Kirsten working on her really big drawing.

Kirsten started out fooling around with little drawings based on sea creatures. At some point she got a really huge piece of paper and painted a giant version of one of the drawings. Then she fell into pouring arcylic paint out onto wax paper, waiting for it to dry, and then peeling it off. No one, least of all Kirsten, had any idea what she was going to do with this stuff once she made a whole slew of them; in the end she ended up hanging them to make layers of curtains. The result was this sort of undersea pinkness.

Marcos Chin, studio view, SVA 2007

Marcos' studio during the Open Studios.

Marcos Chin, studio view, SVA 2007

Marcos' studio during the Open Studios.

Marcos Chin, studio view, SVA 2007

Marcos' studio during the Open Studios.

Marcos Chin had the studio across from Kirsten's.

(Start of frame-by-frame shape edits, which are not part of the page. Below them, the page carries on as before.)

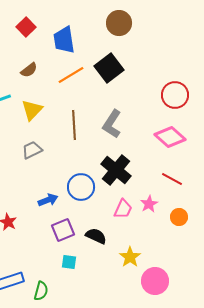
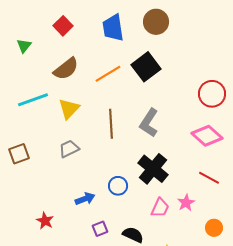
blue trapezoid: (64, 40) -> (113, 28), moved
brown semicircle: (29, 70) -> (66, 69), size x1.5
blue circle: (81, 187) -> (118, 186), size x0.7
orange circle: (179, 217) -> (214, 228), moved
purple square: (63, 230) -> (100, 229), size x0.7

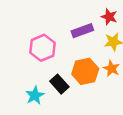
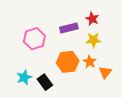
black rectangle: (59, 84) -> (45, 82), moved

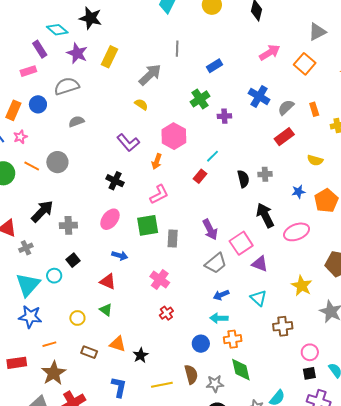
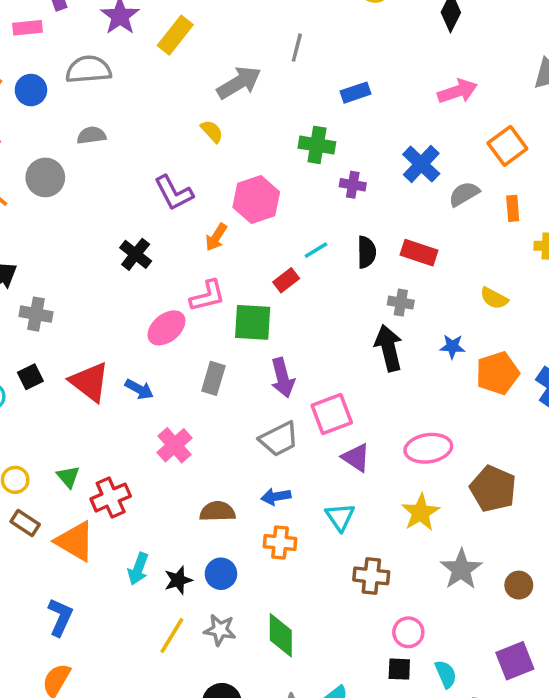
orange square: (305, 64) -> (507, 146), moved
green cross: (200, 99) -> (317, 145), turned 30
red rectangle: (284, 137) -> (419, 253), moved, turned 42
gray circle: (57, 162) -> (45, 177), moved
black semicircle: (243, 179) -> (366, 252), moved
black arrow: (265, 215) -> (389, 348), moved
pink ellipse: (110, 219) -> (166, 328), moved
green square: (148, 225) -> (253, 322), moved
pink ellipse: (297, 232) -> (428, 448), moved
blue arrow: (120, 256) -> (139, 389), moved
red triangle: (108, 282) -> (90, 382), moved, size x1.4
red cross: (166, 313) -> (111, 498), moved, size x1.5
cyan arrow: (219, 318) -> (138, 569), moved, turned -84
orange cross: (233, 339) -> (280, 543), moved
orange triangle: (118, 344) -> (75, 541), size x1.4
brown rectangle: (89, 352) -> (25, 523), moved
black star: (141, 355) -> (178, 580), moved
brown semicircle: (191, 374) -> (217, 512), moved, turned -90
gray star: (215, 384) -> (220, 630), moved
yellow line: (162, 385) -> (172, 635), moved, turned -60

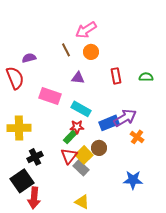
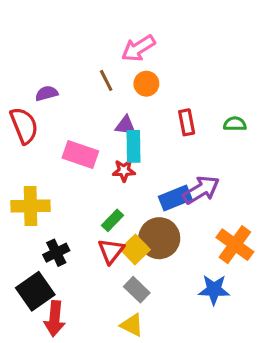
cyan rectangle: (81, 109) -> (134, 146), moved, turned 60
red star: (77, 127) -> (124, 171), moved
orange cross: (137, 137) -> (235, 245), moved, size x1.6
brown circle: (99, 148) -> (159, 238), size x1.6
gray rectangle: (81, 168) -> (137, 290), moved

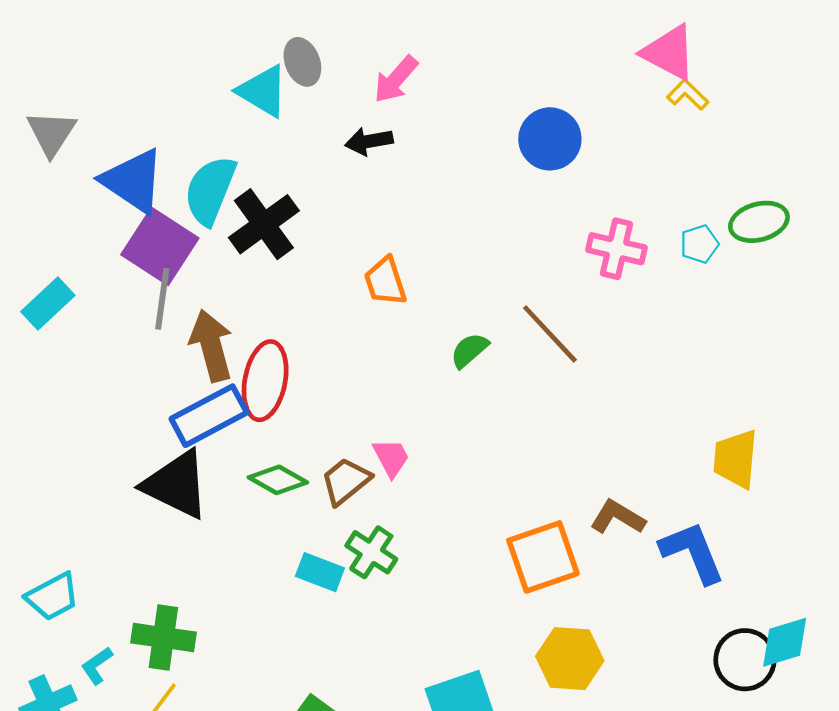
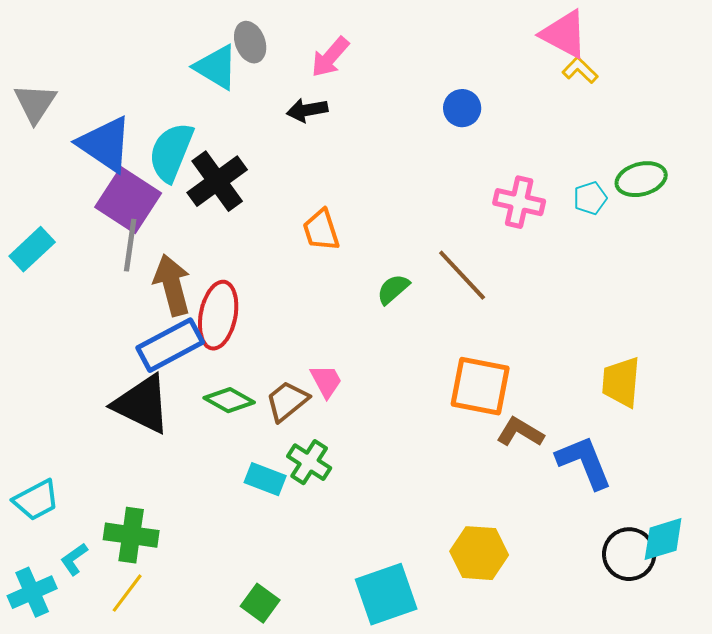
blue circle: (550, 139) -> (462, 108), size x0.7
orange square: (543, 557) -> (480, 386), moved, turned 30

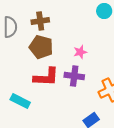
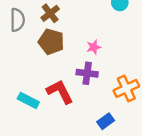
brown cross: (40, 21) -> (50, 13), turned -30
red L-shape: (46, 77) -> (60, 92), moved, turned -120

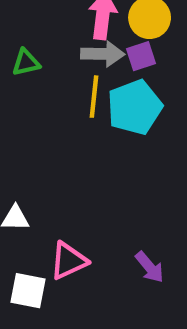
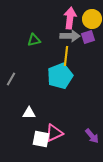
cyan pentagon: (135, 107) -> (60, 76), moved
white square: (28, 291) -> (41, 139), moved

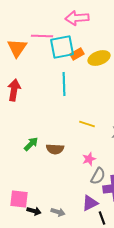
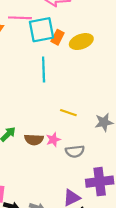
orange rectangle: (77, 54) -> (58, 37), turned -32
pink star: (89, 159) -> (53, 140), moved
gray semicircle: (98, 176) -> (75, 151), moved, turned 54

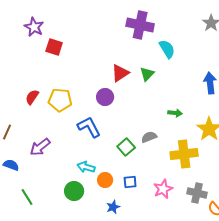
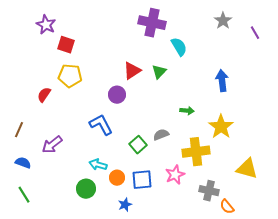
yellow pentagon: (60, 100) -> (70, 76), moved
blue square: (130, 182) -> (142, 180), size x1.5
pink star: (163, 189) -> (175, 175), moved
green line: (27, 197) -> (24, 195), moved

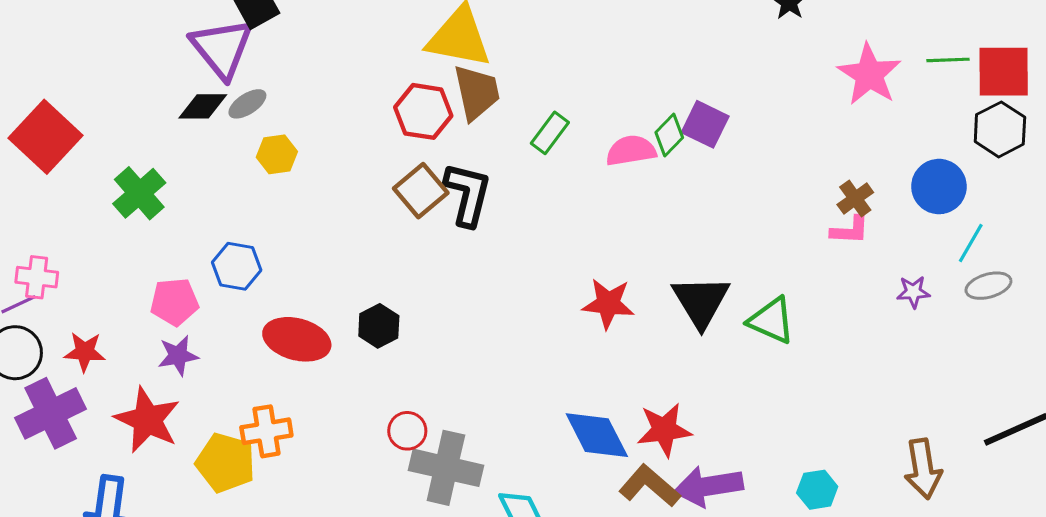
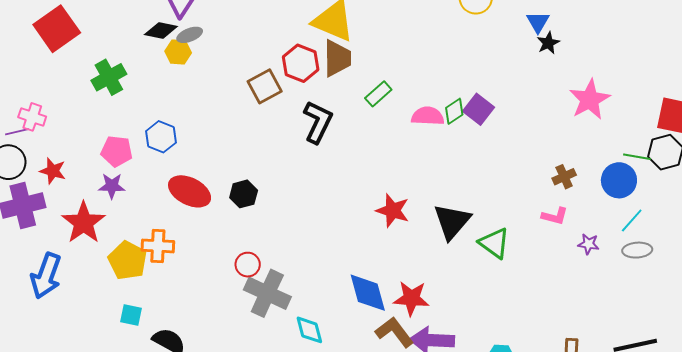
green line: (948, 60) -> (637, 157), moved
yellow hexagon: (277, 154) -> (178, 52), moved
brown square: (421, 191) -> (265, 86), moved
pink L-shape: (850, 230) -> (555, 216), moved

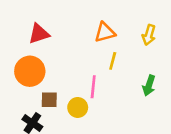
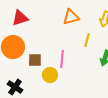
yellow line: (113, 61) -> (87, 40), moved
brown square: (49, 100) -> (35, 60), moved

Marcos is so talented and so attractive I made it my goal to get him to pose for me. I figured it'd balance out all the naked women I'm always painting. But he wouldn't pose for me -- he wouldn't even take off his shirt. I don't understand this; if I looked as good as he does, I'd walk around naked all the time.

Marcos comes from the illustration world, so he's used to other people telling him what to make. Coming in to SVA, where he had to invent things, he decided to follow someone's advice and do what interested him. So he began by drawing men and sausages. He moved on to doing these great drawings of kind of ambiguous renderings of orgy-like penetrations. I loved them; they were so sexy. These mutated into smoky swirlings which were even more ambiguous and alive but less grounded.

He also kept a couple of books of Tom of Finland's work lying around. They're enough to make any man feel inadequate, and I avoided reading these more than a little.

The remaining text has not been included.